→ **WORK TASK**:
Output the data in full and exactly as presented.

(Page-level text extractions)
----------------
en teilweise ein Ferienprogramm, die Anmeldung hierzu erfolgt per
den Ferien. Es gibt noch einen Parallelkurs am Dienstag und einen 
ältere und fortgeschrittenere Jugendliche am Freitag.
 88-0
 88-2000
----------------
→ **RESULT**:
en teilweise ein Ferienprogramm, die Anmeldung hierzu erfolgt per
den Ferien. Es gibt noch einen Parallelkurs am Dienstag und einen 
ältere und fortgeschrittenere Jugendliche am Freitag.
 88-0
 88-2000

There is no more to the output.